Martinsos / edlib

Lightweight, super fast C/C++ (& Python) library for sequence alignment using edit (Levenshtein) distance.
http://martinsos.github.io/edlib
MIT License
493 stars 162 forks source link

start location using HW is None? #83

Closed nextgenusfs closed 7 years ago

nextgenusfs commented 7 years ago

I'm just trying the Python API noticing that the start location is always None, is the the intended behavior?

>>> revalign = edlib.align('GCATATCAATAAGCGGAGGA', 'ATACCCCCCTATCTTAATCATATCAATACGCGGAGGAGTATCGGAAGCGCACCAGG', mode="HW")
>>> revalign
{'editDistance': 2, 'cigar': None, 'locations': [(None, 36)], 'alphabetLength': 4}
nextgenusfs commented 7 years ago

I tried adding the task="path" and then it works the way I would have expected.

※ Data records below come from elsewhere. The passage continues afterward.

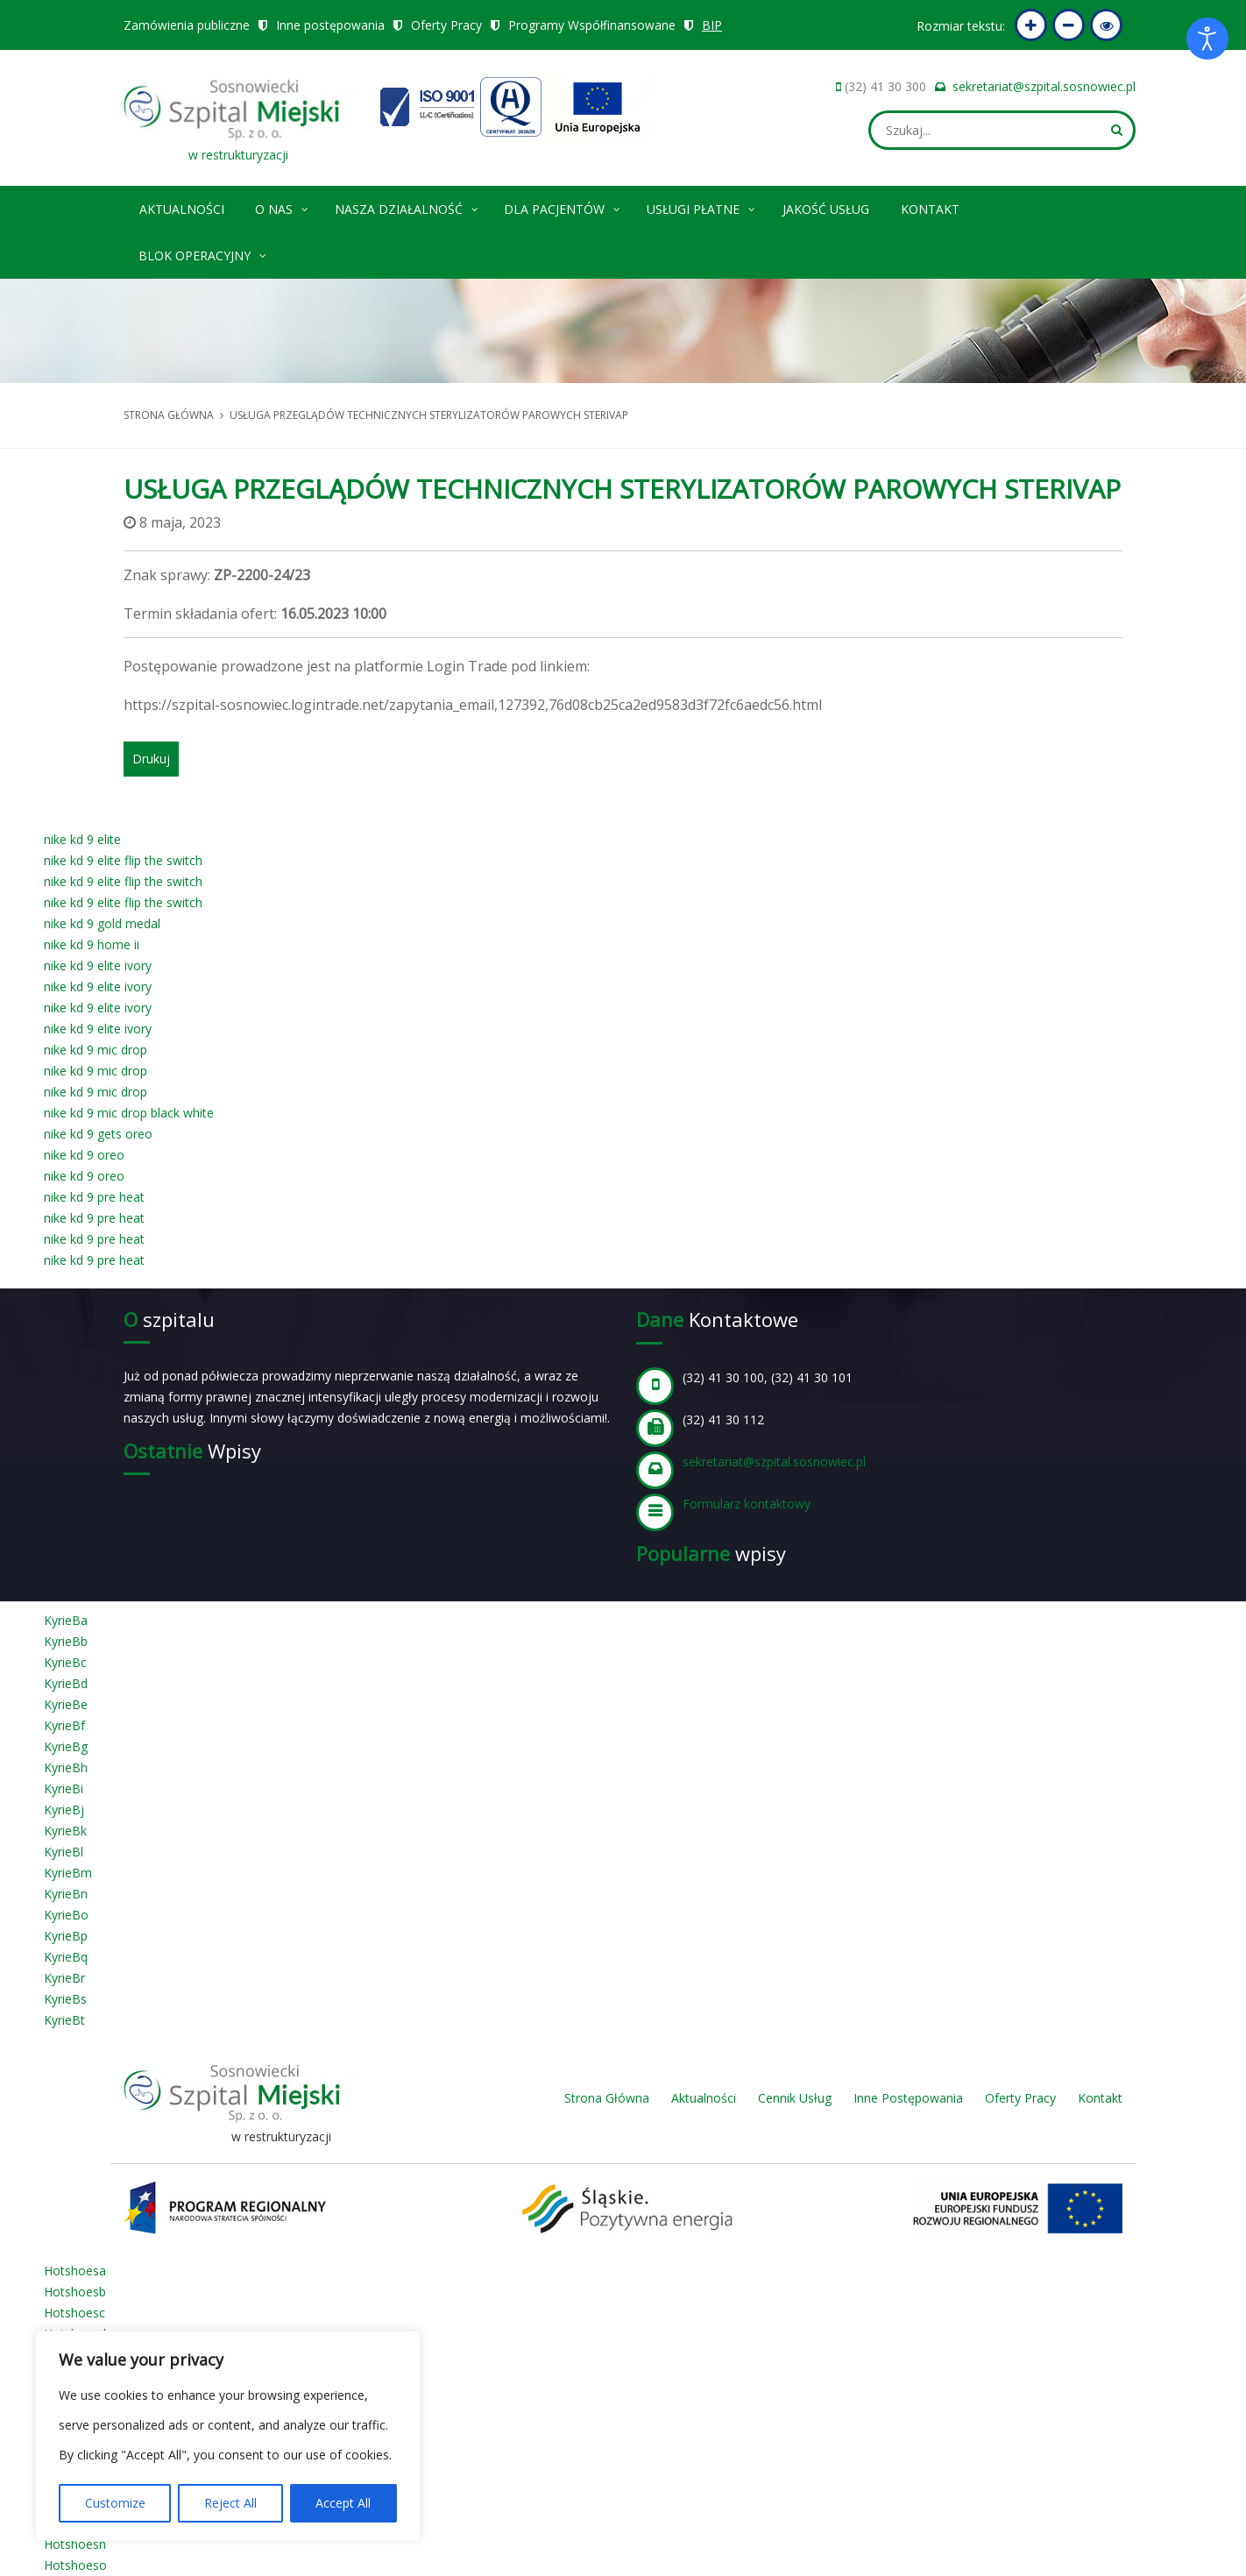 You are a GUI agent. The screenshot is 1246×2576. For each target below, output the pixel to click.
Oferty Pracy (446, 25)
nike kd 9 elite (82, 839)
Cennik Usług (795, 2098)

>>> revalign = edlib.align('GCATATCAATAAGCGGAGGA', 'ATACCCCCCTATCTTAATCATATCAATACGCGGAGGAGTATCGGAAGCGCACCAGG', mode="HW", task="path") 
>>> revalign
{'editDistance': 2, 'cigar': u'1X10=1X8=', 'locations': [(17, 36)], 'alphabetLength': 4}
nextgenusfs commented 7 years ago

Is there a speed cost associated with using task="path"?

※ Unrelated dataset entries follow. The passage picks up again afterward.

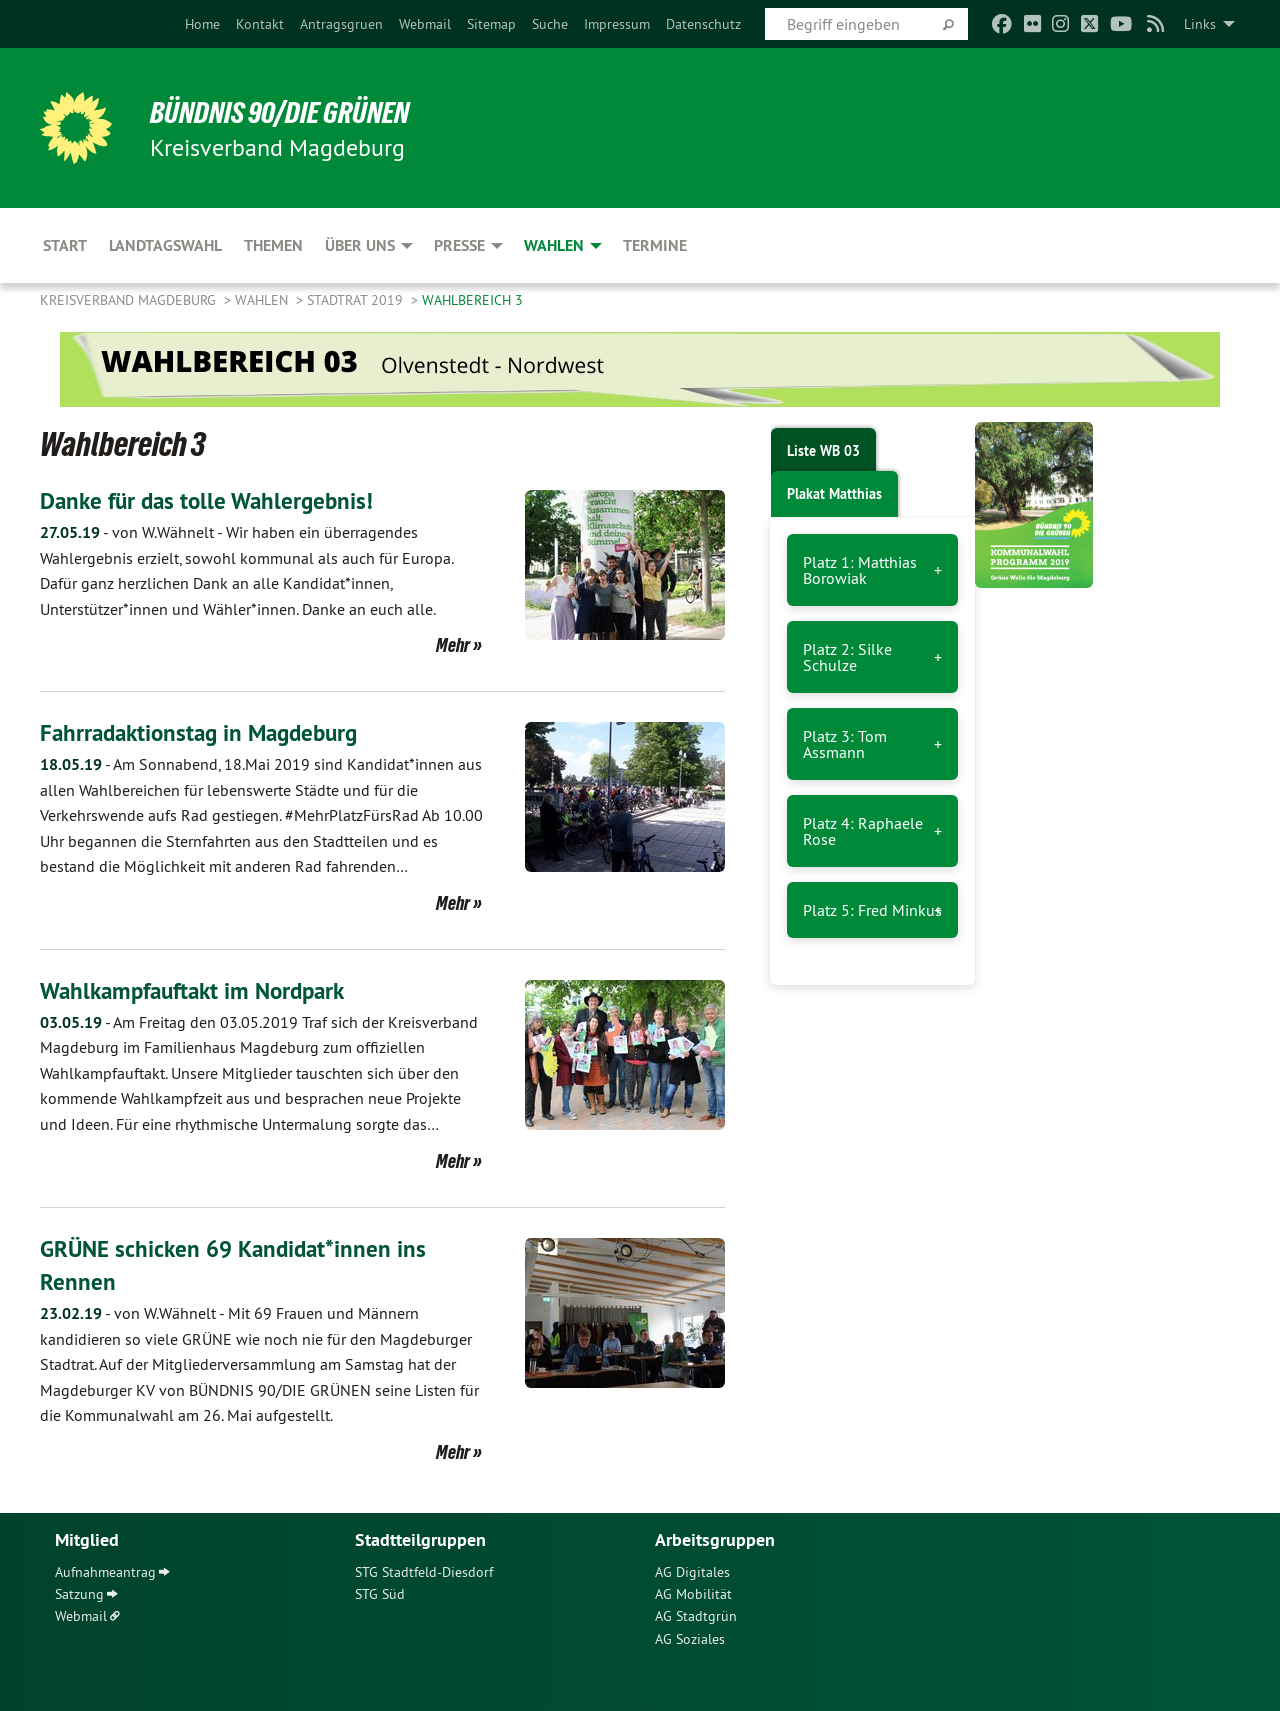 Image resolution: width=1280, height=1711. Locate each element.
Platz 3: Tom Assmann (845, 744)
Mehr (453, 645)
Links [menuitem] (1200, 24)
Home (202, 24)
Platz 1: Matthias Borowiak (860, 570)
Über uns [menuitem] (360, 245)
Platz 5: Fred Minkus (872, 910)
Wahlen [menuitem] (554, 245)
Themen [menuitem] (273, 245)
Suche (550, 24)
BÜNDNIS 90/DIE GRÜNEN (286, 112)
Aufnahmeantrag (105, 1571)
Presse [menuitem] (459, 245)
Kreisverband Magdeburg (130, 300)
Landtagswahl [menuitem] (165, 245)
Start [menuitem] (65, 245)
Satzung (79, 1593)
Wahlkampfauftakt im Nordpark (200, 990)
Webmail (425, 24)
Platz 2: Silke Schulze (847, 657)
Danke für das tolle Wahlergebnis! (212, 500)
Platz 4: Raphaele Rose (863, 831)
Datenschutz (703, 24)
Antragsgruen (341, 24)
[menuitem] (202, 24)
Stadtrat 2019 (357, 300)
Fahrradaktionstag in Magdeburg (206, 732)
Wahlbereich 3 (472, 300)
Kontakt (260, 24)
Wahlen (263, 300)
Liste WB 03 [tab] (823, 451)
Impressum (617, 24)
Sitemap (491, 24)
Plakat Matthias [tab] (834, 494)
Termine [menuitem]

nextgenusfs commented 7 years ago

Answered my own question in the help menu, thanks!

align(...)
    Align query with target using edit distance.
    @param {string} query
    @param {string} target
    @param {string} mode  Optional. Alignment method do be used. Possible values are:
            - 'NW' for global (default)
            - 'HW' for infix
            - 'SHW' for prefix.
    @param {string} task  Optional. Tells edlib what to calculate. Less there is to calculate,
            faster it is. Possible value are (from fastest to slowest):
            - 'distance' - find edit distance and end locations in target. Default.
            - 'locations' - find edit distance, end locations and start locations.
            - 'path' - find edit distance, start and end locations and alignment path.
    @param {int} k  Optional. Max edit distance to search for - the lower this value,
            the faster is calculation. Set to -1 (default) to have no limit on edit distance.
    @return Dictionary with following fields:
            {int} editDistance  -1 if it is larger than k.
            {int} alphabetLength
            {[(int, int)]} locations  List of locations, in format [(start, end)].
            {string} cigar  Cigar is a standard format for alignment path.
                Here we are using extended cigar format, which uses following symbols:
                Match: '=', Insertion to target: 'I', Deletion from target: 'D', Mismatch: 'X'.
                e.g. cigar of "5=1X1=1I" means "5 matches, 1 mismatch, 1 match, 1 insertion (to target)".
Martinsos commented 7 years ago

I am glad you managed to solve it on your own! Yes, cost associated with using task=path is not trivial, as you have probably already noticed, but it also depends on the size of the input data. If query is small compared to target, using task=path should have no impact on speed.